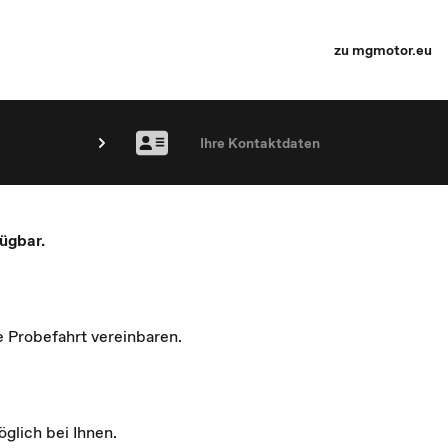
zu mgmotor.eu
Ihre Kontaktdaten
ügbar.
e Probefahrt vereinbaren.
glich bei Ihnen.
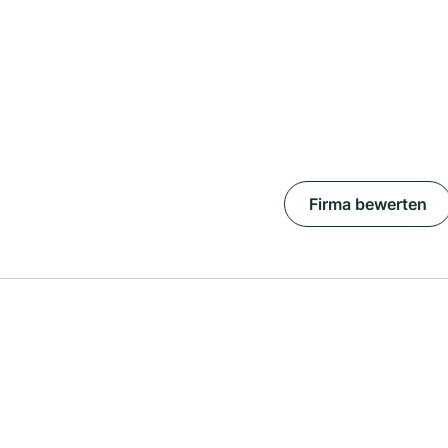
Firma bewerten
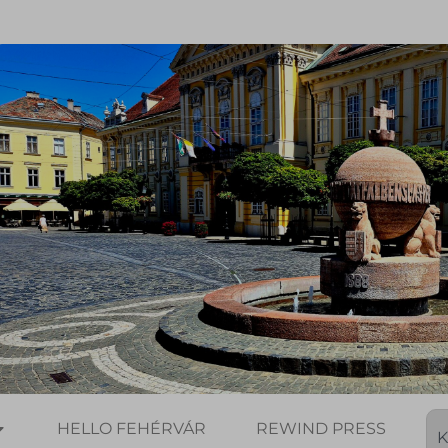
HELLO FEHÉRVÁR
REWIND PRESS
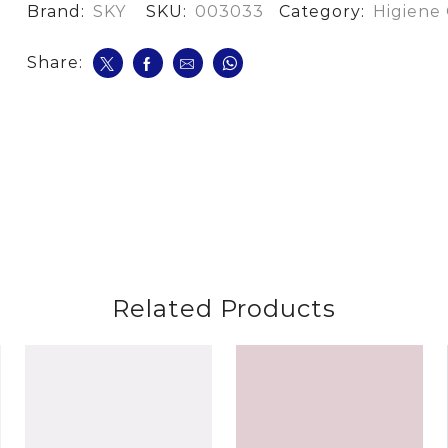
Yerbahu
Brand:
SKY
SKU:
003033
Category:
Higiene 
+
Flur*230
cantidad
Share:
Related Products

# # # # #

### Problem
Everything but the pictures is needed: copy the data above exactly.

### Expected answer
zu mgmotor.eu
Ihre Kontaktdaten
ügbar.
e Probefahrt vereinbaren.
glich bei Ihnen.
Firma bewerten
HELLO FEHÉRVÁR
REWIND PRESS
Yerbahu
Brand:
SKY
SKU:
003033
Category:
Higiene 
+
Flur*230
cantidad
Share:
Related Products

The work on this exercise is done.